Late one balmy spring night during Havana’s 12th Biennial, young working-class men and women lounged on a stretch of sand dotted with folding chairs and umbrellas, an artificial beach created as an art installation on the capital’s Malecon seaside promenade.
Meanwhile, at Sotheby’s auction house in New York, the beach’s 40-year-old creator, Arles del Rio, sold another piece featured at the last biennial for $11,875, more than 40 times the annual salary of an ordinary Cuban. The piece, titled “Fly Away,” is made of chain-link fence with a hole in the shape of a jet, making it appear the plane flew right through it.
Cuban Music Spotlight: Where to Catch the Stars
Cuba’s growing international trendiness combined with the government’s topsy-turvy labor regulations are making sculptors, painters and other artists some of the richest people on the island. It’s a demonstration both of Cuba’s accomplishments in culture and education, as well as its economic difficulties after a half-century of communism.
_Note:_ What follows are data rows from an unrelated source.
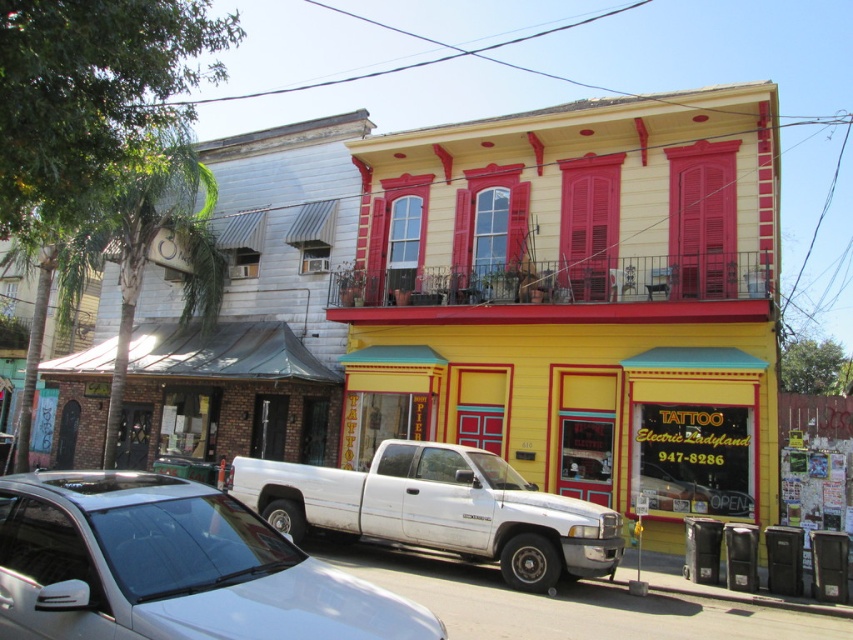 Can you confirm if matte wood shutter at upper right is wider than red matte shutter at upper center?

No, matte wood shutter at upper right is not wider than red matte shutter at upper center.

Which is behind, point (701, 180) or point (606, 216)?

The point (606, 216) is behind.

Is point (715, 205) closer to camera compared to point (573, 280)?

Yes, it is.

Find the location of a particular element. matte wood shutter at upper right is located at coordinates (701, 220).

Which is more to the right, yellow matte building at center or white matte truck at center?

yellow matte building at center is more to the right.

Describe the element at coordinates (577, 301) in the screenshot. I see `yellow matte building at center` at that location.

Where is `yellow matte building at center`? The height and width of the screenshot is (640, 853). yellow matte building at center is located at coordinates (577, 301).

Does white matte truck at center have a lesser height compared to matte wood shutter at upper right?

Correct, white matte truck at center is not as tall as matte wood shutter at upper right.

Is white matte truck at center to the right of matte wood shutter at upper right from the viewer's perspective?

In fact, white matte truck at center is to the left of matte wood shutter at upper right.

Is point (131, 476) farther from camera compared to point (726, 168)?

No.

I want to click on white matte truck at center, so click(x=171, y=566). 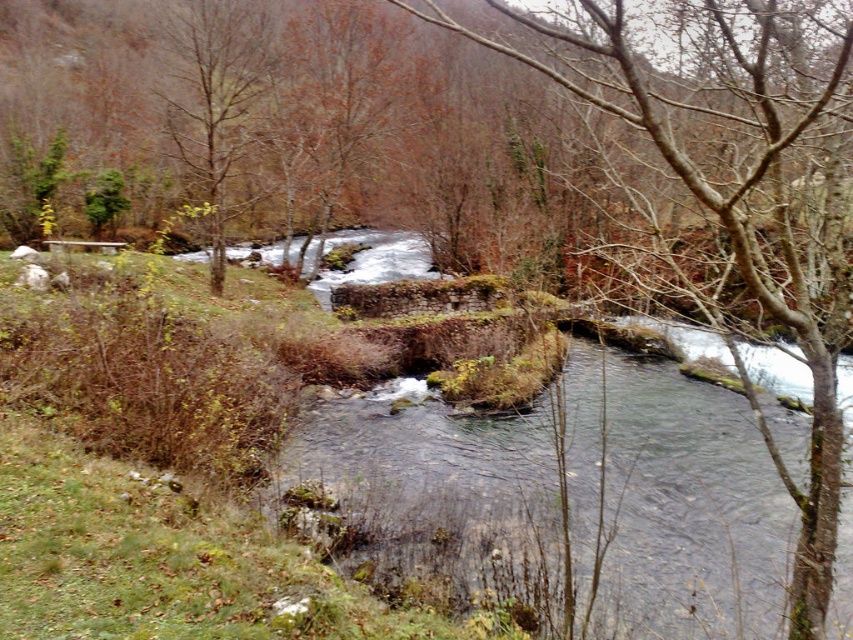 Is bare branches at center to the left of brown leafy tree at upper center from the viewer's perspective?

In fact, bare branches at center is to the right of brown leafy tree at upper center.

Does point (698, 252) come in front of point (350, 77)?

Yes, it is in front of point (350, 77).

The width and height of the screenshot is (853, 640). In order to click on bare branches at center in this screenshot , I will do `click(735, 189)`.

How much distance is there between brown leafy tree at upper center and brown leafless tree at upper left?

3.19 meters

The width and height of the screenshot is (853, 640). What are the coordinates of `brown leafy tree at upper center` in the screenshot? It's located at (334, 104).

Is point (376, 67) positioned before point (219, 147)?

No, it is not.

Where is `brown leafy tree at upper center`? This screenshot has width=853, height=640. brown leafy tree at upper center is located at coordinates (334, 104).

Which of these two, bare branches at center or brown leafless tree at upper left, stands shorter?

brown leafless tree at upper left is shorter.

Does bare branches at center come in front of brown leafless tree at upper left?

Yes, it is in front of brown leafless tree at upper left.

Between point (804, 20) and point (265, 10), which one is positioned in front?

Point (804, 20)

Where is `bare branches at center`? The image size is (853, 640). bare branches at center is located at coordinates (735, 189). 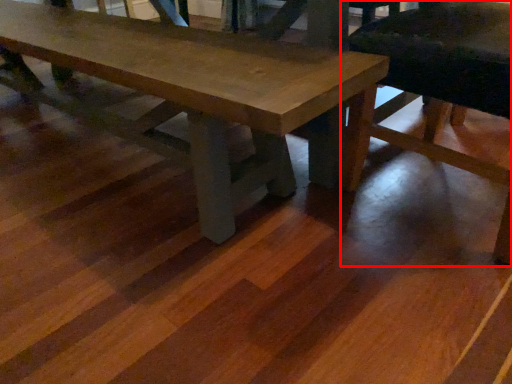 Question: In this image, where is chair (annotated by the red box) located relative to table?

“When I was in art school, my parents almost threw me out of the house because I hadn’t chosen a ‘real’ career,” said printmaker Max Delgado. “These days, there’s real competition among kids studying music or painting.”
Cuba allows its citizens to work in hundreds of types of private jobs outside the state-run economy but virtually none of those positions allow entrepreneurs to create real wealth. The island’s most potentially profitable business sectors and professions remain entirely under control of the state, which currently pays an average salary of a little more than $23 a month, or about $280 a year, in addition to the heavily subsidized health and other government services everyone gets.
But an exception was created at the end of the 1980s, when independent artists became some of the first Cubans that the government allowed to earn money outside the confines of the state and keep the profits from the direct sales of their work, sometimes for tens of thousands of dollars.
That has created a tiny class of artists who are wealthy by Cuban standards and can divide their time between the island and countries such as the United States or Spain. They can duck Cuba’s roughly 50 percent income tax on works sold outside Cuba.
Cuban economist Arturo Lopez-Levy, a lecturer at the University of Denver, said that under the island’s bifurcated economy most people earn puny state salaries while those with access to foreign money like the top-end artists can live like kings.
In the Sotheby’s auction two weeks ago, the works of Cuban artists surpassed expectations. One piece by Alexandro Arrechea went for $118,000, a lot of three pieces by a pair of artists who call themselves Los Carpinteros captured $60,000, and a sculpture by the artists’ collective “The Merger” got $50,000.
“This situation is due above all to the creation of a two-lane economy, with one sector connected to the market and another with the remnants of the command economy inherited from the 1970s, ’80s and ’90s,” Lopez-Levy said.
Along with medicine and science, art and music are fields in which small, poor Cuba punches far above its weight. While it treats medicine and scientific research as resources to be jealously guarded for the good of the nation, the government has seen artists and musicians as valued cultural ambassadors who are afforded special treatment.
The phenomenon is only expected to grow with warming ties between Cuba and the U.S. The detente is allowing more American visitors, including wealthy art collectors, to travel legally to the island on “educational” tours that often include the purchase of art, which can be legally exported back to the United States.
Organizers of the 2015 Biennial that opened May 22 have said they expect 2,500 Americans will visit this year’s fair, many of them art buyers, before it wraps up on June 22.
Don Pappalardo, founder and CEO of Troika, an arts and entertainment marketing consultancy in Southern California, said Cuba is “is one of the most vital areas for contemporary art in the world today.”
“Growing hype around Cuba will likely attract collectors who are looking for the next big thing,” Pappalardo, himself an avid collector of Latin American works, said during a visit to Havana Biennial. “Some prices will go up, which is great for the artists. Some prices may go crazy, which is great for investment collectors but not always great for everyone else.”
Many of the visiting Americans are touring middle-class Havana neighborhoods dotted with immaculately restored homes where the artists live and have created private galleries of their work.
“Compared to the median they live very well,” Rafael Acosta de Arriba, an art critic and former head of the National Fine Arts Council, said of Cuba’s artists. “Cuban artists are very well compensated, but from abroad because in Cuba there is no domestic art market.”
Top painters, sculptors and other artists, for instance, are among the very few Cubans who regularly patronize high-priced private restaurants that cater mainly to foreigners.
For the artists themselves, the situation is a lucky combination of the quality of their art and an economy that has left them in a position of unexpected privilege.
“Cuban art is gaining fans,” Delgado said. “You can take advantage of earning at global prices and living and working here.”